Vacina contra o vírus zika mostra resultados promissores em testes com camundongos
Imunizante está sendo desenvolvido por pesquisadores da USP e se baseia em tecnologia conhecida como “partículas semelhantes ao vírus” (VLPs, na sigla em inglês)
Lâminas histológicas com regiões do cérebro apresentando pontos de necrose nos animais não vacinados e infectados com vírus zika (imagem: Nelson Côrtes et al./NPJ Vaccines)
Uma nova vacina contra o vírus zika desenvolvida por pesquisadores do Instituto de Medicina Tropical da Faculdade de Medicina da Universidade de São Paulo (IMT-FM-USP) demonstrou ser segura e eficaz em testes com camundongos. Além de induzir a resposta imune contra o patógeno, o imunizante também protegeu os animais de danos cerebrais e testiculares associados à infecção viral. Os achados foram publicados na revista científica NPJ Vaccines e são um passo importante no avanço das estratégias de prevenção do zika.

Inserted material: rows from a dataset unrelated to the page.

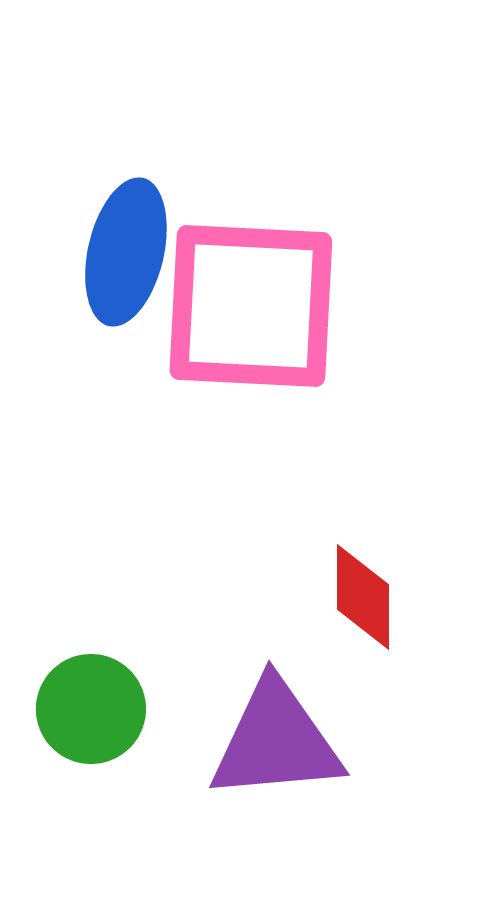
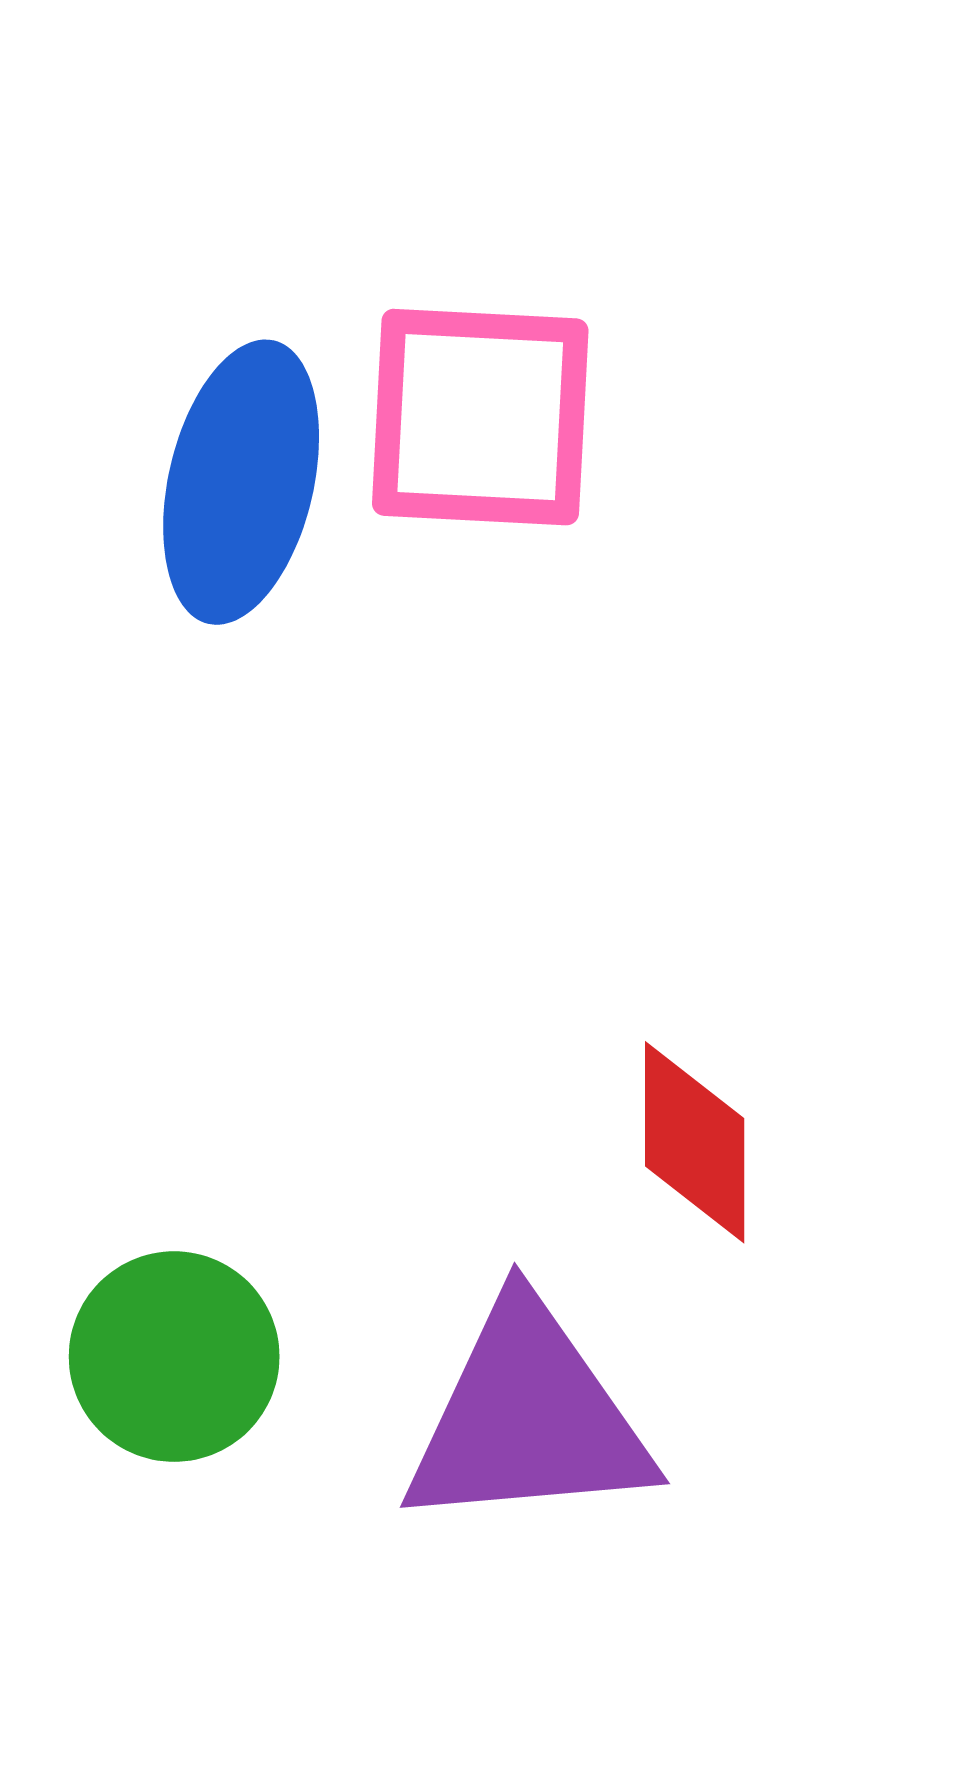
pink square: (251, 306) -> (480, 417), moved, size x0.7

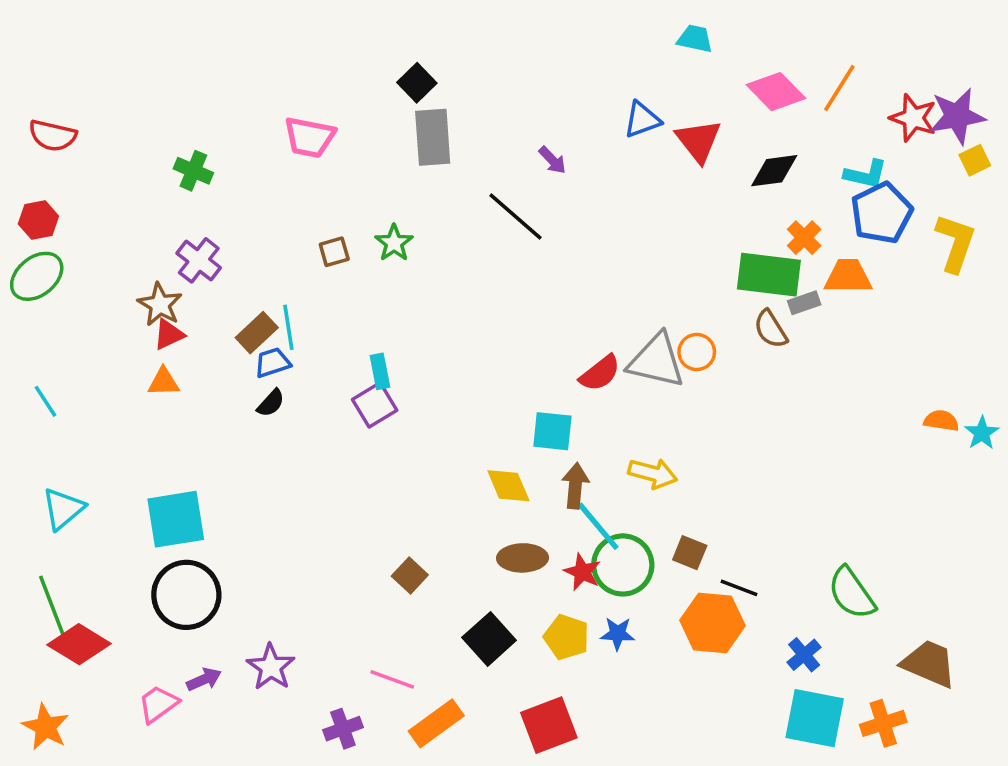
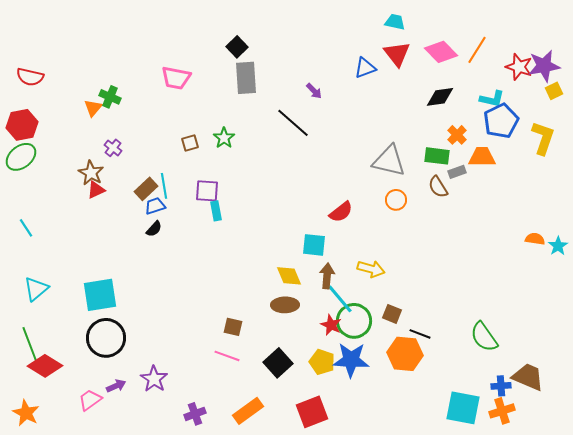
red triangle: (698, 141) -> (397, 54), moved
red hexagon: (38, 220) -> (22, 125), size x1.4
purple cross: (199, 260) -> (113, 148), size x0.7
green rectangle: (769, 275) -> (437, 156), size x0.7
gray triangle: (656, 361) -> (389, 161), moved
orange triangle: (163, 382) -> (93, 108), moved, turned -48
purple square: (375, 405) -> (207, 191), moved, turned 35
brown ellipse: (522, 558) -> (285, 305), moved
brown square: (410, 576) -> (233, 327), turned -30
blue star: (618, 634) -> (351, 360), size x1.8
blue cross: (804, 655) -> (501, 386), moved, turned 36
pink line: (392, 679) -> (227, 356), moved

A pesquisa recebeu financiamento da FAPESP.
“São dez anos da epidemia de zika no Brasil e a doença continua sendo uma ameaça à saúde pública, especialmente para gestantes e seus bebês. No estudo conseguimos desenhar uma formulação capaz de neutralizar o patógeno e proteger os roedores tanto da inflamação no cérebro – uma das consequências mais preocupantes da infecção – quanto do dano testicular, algo que não foi observado em estudos epidemiológicos, mas é uma característica marcante da doença quando estudada em laboratório”, explica Gustavo Cabral de Miranda, pesquisador apoiado pela FAPESP responsável pelo projeto.
Miranda explica que a estratégia utilizada na formulação se baseia em uma tecnologia conhecida como “partículas semelhantes ao vírus” (VLPs, na sigla em inglês de virus-like particles). “Diferente de estratégias mais tradicionais, que utilizam inoculação de vírus atenuado ou inativado, nessa formulação não usamos o material genético do patógeno, o que torna seu desenvolvimento muito mais seguro, econômico e sem a necessidade de substâncias que potencializam a resposta imune [adjuvantes]”, detalha o pesquisador.
Ele explica que a tecnologia costuma ser dividida, basicamente, em dois componentes: a partícula carreadora (VLP), cuja função é fazer o sistema imune reconhecer a presença de um vírus, e o antígeno viral, responsável por estimular o sistema imune a produzir anticorpos específicos – neste caso contra os zika vírus – que impeçam a entrada do patógeno nas células.
No caso da vacina desenvolvida pelos pesquisadores do IMT, foi utilizada como VLP uma plataforma já bem estudada pelos cientistas, denominada QβVLP. Ela imita a estrutura viral, permitindo que o sistema imune “reconheça” uma ameaça. Já o antígeno escolhido foi o EDIII, uma parte da proteína do envelope do vírus zika cuja função é se conectar a um receptor nas células humanas (leia mais em: agencia.fapesp.br/53819) .
“Inoculamos as VLPs, produzidas no laboratório da USP por meio de bactérias [Escherichia coli], conjugadas quimicamente ao antígeno. Essa estrutura combinada imita um vírus real, com o EDIII preso na parte externa da plataforma”, descreve Nelson Côrtes, primeiro autor do estudo. “Quando a formulação é injetada no organismo, essa combinação ativa uma forte resposta do sistema imune, incluindo anticorpos e células do tipo Th1, um subtipo de linfócitos T que desempenha funções cruciais na resposta imunológica.”
Os testes realizados em camundongos geneticamente modificados e mais suscetíveis ao vírus mostraram que a vacina induziu a produção de anticorpos que neutralizaram o vírus e também não permitiu a exacerbação da infecção e, por consequência, o surgimento de sintomas.
Os pesquisadores também investigaram os efeitos da infecção pelo vírus zika em diversos órgãos de camundongos – como cérebro, rins, fígado, ovários e testículos. “A vacina demonstrou capacidade de proteger camundongos machos contra danos testiculares”, diz Côrtes. “Isso é importante diante dos riscos conhecidos da transmissão sexual do vírus zika e de seu potencial para causar lesões nos testículos, o que pode afetar negativamente a espermatogênese e a saúde reprodutiva como um todo”, ressalta o pesquisador.